Norway’s glaciers may melt away

melting iceberg glaciersAn image of a melting glacier. Photo: REUTERS/Ints Kalnins/Files

Norway’s glaciers may melt away completely by 2100

Glaciers shrink across the globe due to climate change. Norwegian giant glaciers such as Jostedalsbreen and Folgefonna might be all but disappeared within 80 years.



2018 was a very bad year for the Norwegian glaciers. There was no mass surplus on any of those we measure, senior engineer of the Norwegian Water Resources and Energy Directorate (NVE), Hallgeir Elvehøy, states.
The glaciers retreated 33 metres on average in the course of last year alone, when a lot of heat records were measured.

This means that 2018 was one of the years with the greatest decline since the measurements began.

“If it hadn’t been a little cooler in August, it would probably end up with a record even in that regard,” Elvehøy tells NTB.

Retreats

The melting last year joins in a trend that began in Norway around the turn of the millennium. Since then, Norwegian glaciers have steadily retreated.
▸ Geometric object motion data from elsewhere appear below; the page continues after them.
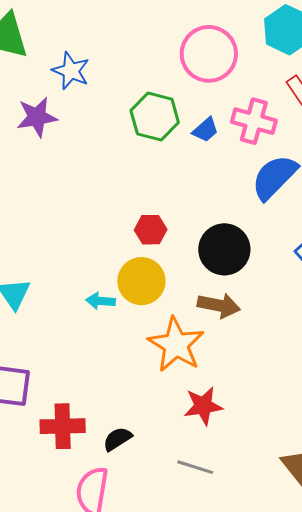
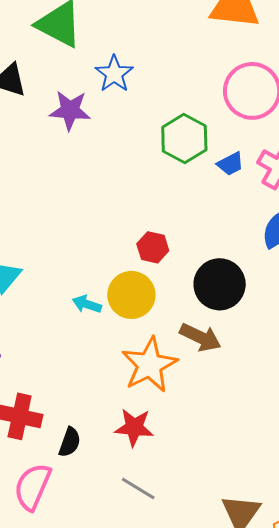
red star: (203, 406) -> (134, 427), moved
black semicircle: (117, 439) -> (70, 442), turned 128

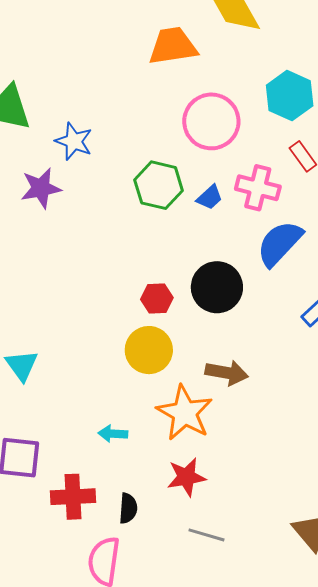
black circle: (220, 284) -> (217, 287), moved
cyan arrow: (87, 304) -> (113, 434), moved

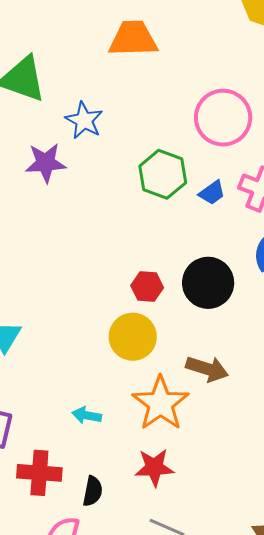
orange trapezoid: (173, 46) -> (133, 39), moved

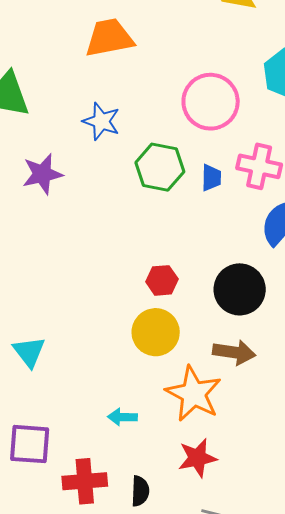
blue star: (84, 120) -> (101, 121), moved
blue trapezoid: (212, 193) -> (211, 178), turned -44
black circle: (208, 283) -> (240, 289), moved

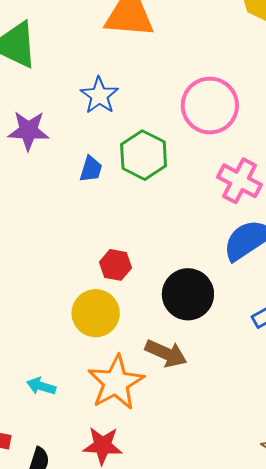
blue trapezoid: (211, 178) -> (91, 169), moved

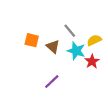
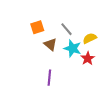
orange square: (32, 40) -> (37, 27), moved, turned -32
purple line: (52, 82) -> (49, 78), turned -42

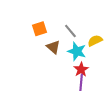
red star: (88, 58) -> (81, 69), moved
purple line: (49, 78) -> (81, 82), moved

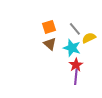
orange square: (39, 29) -> (49, 27), moved
gray line: (70, 31) -> (75, 29), moved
Several large glaciers have retreaded about half a kilometre during this period. One of these is Nigardsbreen – a tongue of Jostedalsbreen. The Jostedal Glacier is the largest on the European mainland.

Nigardsbreen has retreated 456 metres in 20 years, Elvehøy informs.

The development in Norway is, in turn, part of a global trend. Glaciers melt and retreat worldwide, from the Arctic to the Alps, in the Andes and the Himalayas to the western parts of Antarctica.

Global warming

The worldwide withdrawal of glaciers has been going on ever since the 19th century. In the first period, the main reason may have been natural changes in the Earth’s climate.

The main cause is currently climate change by humans, researchers assert. 69 per cent of the loss of ice from the world’s mountain glaciers between 1991 and 2010 is due to global warming caused by human activity, according to a study published in the prestigious Science Journal.

“If emissions of greenhouse gases continue at the current rate, it is still a question of increasing temperature and increasingly smaller glaciers,” they believe.

470 square kilometres

Jostedalsbreen in Sogn & Fjordane covers an area of more than 470 square kilometres, and the ice is over 600 metres tall in places. Even this colossus can be just about disappeared 80 years into the future.

That is the conclusion of researchers – who have tried to predict the development of the glacier – if climate emissions continue to increase.

“The models suggest that there will be very little ice left in southern Norway in the year 2100,” Elvehøy predicts.

If so, there will only be leftovers remaining of Folgefonna in Hardanger and hundreds of smaller Norwegian glaciers. Elvehøy believes that Svartisen in Nordland will suffer the same fate.

May lose its drinking water

On Svalbard, glaciers are even larger than on the Norwegian mainland. The development here is the same, and satellite measurements show that the glaciers shrink across the entire archipelago.

Two smaller glaciers at Ny-Ålesund have been measured since the ’60s.

“They have had two years where they grew a little bit. Otherwise, they have declined in size,” Researcher at the Norwegian Polar Institute, Jack Kohler, tells NTB.

In Asia and South America, hundreds of millions of people are at risk of suffering poorer access to drinking water as the glaciers of the Himalayas and Andean mountains become smaller.

Two-thirds of the Himalayan glaciers can, for instance, disappear before the year 2100, according to a recent report.

At the same time, people in coastal areas all over the world are affected when meltwater from the glaciers causes the oceans to rise. The sea level rise depends, among other factors, on the development of Greenland, where enormous ice masses seem to melt ever faster.